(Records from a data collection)
——

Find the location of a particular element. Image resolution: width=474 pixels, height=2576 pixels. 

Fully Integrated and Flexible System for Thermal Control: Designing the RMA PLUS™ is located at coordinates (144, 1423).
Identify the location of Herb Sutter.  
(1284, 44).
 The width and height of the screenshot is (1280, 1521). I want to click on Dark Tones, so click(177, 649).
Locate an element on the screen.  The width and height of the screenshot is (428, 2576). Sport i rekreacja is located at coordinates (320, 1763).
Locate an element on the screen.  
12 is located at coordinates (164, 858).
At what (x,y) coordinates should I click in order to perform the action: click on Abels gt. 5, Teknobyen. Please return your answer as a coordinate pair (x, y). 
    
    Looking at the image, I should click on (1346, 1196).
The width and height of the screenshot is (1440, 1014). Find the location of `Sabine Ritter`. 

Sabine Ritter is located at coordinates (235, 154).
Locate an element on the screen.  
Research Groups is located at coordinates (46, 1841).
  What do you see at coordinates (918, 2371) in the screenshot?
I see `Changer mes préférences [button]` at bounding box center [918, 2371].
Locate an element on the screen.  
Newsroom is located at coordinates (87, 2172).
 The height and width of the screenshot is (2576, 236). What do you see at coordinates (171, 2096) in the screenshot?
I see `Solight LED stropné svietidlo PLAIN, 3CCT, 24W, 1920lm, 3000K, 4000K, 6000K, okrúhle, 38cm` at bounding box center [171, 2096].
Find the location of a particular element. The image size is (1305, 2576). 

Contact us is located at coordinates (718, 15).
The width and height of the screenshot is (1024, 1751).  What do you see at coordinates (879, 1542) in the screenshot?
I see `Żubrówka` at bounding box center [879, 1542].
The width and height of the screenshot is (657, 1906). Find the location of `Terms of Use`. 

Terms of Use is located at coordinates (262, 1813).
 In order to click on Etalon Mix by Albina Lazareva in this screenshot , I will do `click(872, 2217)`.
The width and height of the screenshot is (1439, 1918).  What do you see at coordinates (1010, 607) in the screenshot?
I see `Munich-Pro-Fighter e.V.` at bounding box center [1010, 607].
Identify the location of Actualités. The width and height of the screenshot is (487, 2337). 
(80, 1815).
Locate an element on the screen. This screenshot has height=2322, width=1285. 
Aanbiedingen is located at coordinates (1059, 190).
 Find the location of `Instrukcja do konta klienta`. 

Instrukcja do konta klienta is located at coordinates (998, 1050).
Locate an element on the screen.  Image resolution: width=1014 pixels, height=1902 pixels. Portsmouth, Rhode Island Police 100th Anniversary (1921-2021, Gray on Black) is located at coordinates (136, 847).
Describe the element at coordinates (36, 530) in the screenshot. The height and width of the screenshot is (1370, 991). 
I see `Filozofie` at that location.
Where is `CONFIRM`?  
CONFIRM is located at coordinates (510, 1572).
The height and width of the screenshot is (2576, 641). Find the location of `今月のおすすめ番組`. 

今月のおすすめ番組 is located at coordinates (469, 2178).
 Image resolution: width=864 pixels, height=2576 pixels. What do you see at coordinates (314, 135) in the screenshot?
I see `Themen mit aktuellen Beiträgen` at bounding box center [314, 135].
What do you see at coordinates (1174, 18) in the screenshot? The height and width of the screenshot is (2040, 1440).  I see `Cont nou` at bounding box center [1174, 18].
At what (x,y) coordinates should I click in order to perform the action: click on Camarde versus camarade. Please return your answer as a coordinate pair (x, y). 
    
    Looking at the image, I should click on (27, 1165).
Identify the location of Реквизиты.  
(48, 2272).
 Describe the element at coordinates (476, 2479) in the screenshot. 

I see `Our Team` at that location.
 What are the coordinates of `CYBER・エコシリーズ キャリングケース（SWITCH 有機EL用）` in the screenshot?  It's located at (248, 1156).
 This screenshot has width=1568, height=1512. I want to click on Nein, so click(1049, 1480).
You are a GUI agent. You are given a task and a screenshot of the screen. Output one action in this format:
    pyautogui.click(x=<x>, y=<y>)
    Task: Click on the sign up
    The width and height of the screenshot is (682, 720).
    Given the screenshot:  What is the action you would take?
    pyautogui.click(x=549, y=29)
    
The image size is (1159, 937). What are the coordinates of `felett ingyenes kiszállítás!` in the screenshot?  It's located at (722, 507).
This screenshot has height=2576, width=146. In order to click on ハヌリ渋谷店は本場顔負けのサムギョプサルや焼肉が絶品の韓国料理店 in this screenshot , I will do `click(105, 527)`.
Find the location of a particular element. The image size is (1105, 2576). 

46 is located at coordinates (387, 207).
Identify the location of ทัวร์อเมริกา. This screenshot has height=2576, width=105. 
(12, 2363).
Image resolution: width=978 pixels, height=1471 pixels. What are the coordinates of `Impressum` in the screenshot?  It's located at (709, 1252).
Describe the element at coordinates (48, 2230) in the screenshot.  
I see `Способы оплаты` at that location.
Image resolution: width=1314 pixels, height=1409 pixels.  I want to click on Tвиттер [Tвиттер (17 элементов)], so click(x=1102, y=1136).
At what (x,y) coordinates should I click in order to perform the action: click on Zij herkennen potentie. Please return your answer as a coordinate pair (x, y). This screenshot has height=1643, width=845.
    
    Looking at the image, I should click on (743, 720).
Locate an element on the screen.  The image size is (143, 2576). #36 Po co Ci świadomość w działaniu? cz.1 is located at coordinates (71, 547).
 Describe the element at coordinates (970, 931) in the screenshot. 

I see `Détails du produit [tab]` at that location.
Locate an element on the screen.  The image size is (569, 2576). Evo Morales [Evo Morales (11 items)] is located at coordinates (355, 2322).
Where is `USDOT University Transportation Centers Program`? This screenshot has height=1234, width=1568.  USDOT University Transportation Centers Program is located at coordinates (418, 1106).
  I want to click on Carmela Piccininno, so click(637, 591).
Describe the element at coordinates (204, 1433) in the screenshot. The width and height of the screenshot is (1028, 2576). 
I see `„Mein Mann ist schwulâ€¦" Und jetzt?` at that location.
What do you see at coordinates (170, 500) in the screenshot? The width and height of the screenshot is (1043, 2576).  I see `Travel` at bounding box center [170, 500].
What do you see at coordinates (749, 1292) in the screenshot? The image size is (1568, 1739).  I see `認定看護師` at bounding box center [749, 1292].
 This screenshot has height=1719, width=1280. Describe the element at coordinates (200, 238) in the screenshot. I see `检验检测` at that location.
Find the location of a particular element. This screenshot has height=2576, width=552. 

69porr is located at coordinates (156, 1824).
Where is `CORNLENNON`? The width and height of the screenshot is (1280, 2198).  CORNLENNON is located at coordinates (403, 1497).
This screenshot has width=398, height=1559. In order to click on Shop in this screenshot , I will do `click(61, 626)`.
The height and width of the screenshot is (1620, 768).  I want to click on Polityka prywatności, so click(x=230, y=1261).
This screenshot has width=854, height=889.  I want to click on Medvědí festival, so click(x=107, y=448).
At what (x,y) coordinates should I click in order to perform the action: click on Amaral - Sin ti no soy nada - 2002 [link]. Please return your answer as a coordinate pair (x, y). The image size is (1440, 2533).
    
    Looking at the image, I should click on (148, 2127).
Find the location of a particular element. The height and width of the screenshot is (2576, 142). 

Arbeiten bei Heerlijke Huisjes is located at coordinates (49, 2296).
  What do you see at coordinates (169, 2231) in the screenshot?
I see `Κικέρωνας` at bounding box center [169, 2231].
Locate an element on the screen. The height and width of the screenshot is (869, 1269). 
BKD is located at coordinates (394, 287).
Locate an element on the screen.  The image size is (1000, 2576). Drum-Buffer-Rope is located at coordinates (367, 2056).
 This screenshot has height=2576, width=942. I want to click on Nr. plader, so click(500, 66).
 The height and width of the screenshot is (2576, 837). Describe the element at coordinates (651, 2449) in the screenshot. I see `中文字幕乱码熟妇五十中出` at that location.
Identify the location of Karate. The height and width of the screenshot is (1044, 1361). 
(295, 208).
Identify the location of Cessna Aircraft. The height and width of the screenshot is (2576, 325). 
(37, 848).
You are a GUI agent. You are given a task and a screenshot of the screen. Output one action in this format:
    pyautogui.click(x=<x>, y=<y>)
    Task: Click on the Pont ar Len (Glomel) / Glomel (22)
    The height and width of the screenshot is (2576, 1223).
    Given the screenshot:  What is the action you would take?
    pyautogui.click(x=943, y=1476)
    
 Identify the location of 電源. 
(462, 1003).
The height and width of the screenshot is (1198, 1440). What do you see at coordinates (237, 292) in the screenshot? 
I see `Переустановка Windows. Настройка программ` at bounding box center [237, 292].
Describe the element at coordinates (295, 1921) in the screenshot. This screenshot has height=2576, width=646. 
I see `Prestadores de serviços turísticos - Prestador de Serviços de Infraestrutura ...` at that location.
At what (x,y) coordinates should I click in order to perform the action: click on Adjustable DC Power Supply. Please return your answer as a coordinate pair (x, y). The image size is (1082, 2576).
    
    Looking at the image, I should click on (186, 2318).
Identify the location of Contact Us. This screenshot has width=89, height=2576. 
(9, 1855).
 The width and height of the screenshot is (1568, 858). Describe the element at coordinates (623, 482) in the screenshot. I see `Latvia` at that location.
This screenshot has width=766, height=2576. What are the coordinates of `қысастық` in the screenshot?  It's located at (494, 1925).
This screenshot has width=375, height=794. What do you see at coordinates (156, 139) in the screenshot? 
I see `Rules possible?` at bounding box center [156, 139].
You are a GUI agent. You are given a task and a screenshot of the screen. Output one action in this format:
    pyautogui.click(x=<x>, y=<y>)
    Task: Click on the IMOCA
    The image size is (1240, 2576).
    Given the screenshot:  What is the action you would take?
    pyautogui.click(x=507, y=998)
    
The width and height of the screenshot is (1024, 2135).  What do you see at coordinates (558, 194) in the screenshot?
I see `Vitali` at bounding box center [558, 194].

——

_Task directions_:
"will" is the word to look for; copy every line of the data that has it.

_Completed exercise_:
 In order to click on Etalon Mix by Albina Lazareva in this screenshot , I will do `click(872, 2217)`.
This screenshot has height=2576, width=146. In order to click on ハヌリ渋谷店は本場顔負けのサムギョプサルや焼肉が絶品の韓国料理店 in this screenshot , I will do `click(105, 527)`.
This screenshot has width=398, height=1559. In order to click on Shop in this screenshot , I will do `click(61, 626)`.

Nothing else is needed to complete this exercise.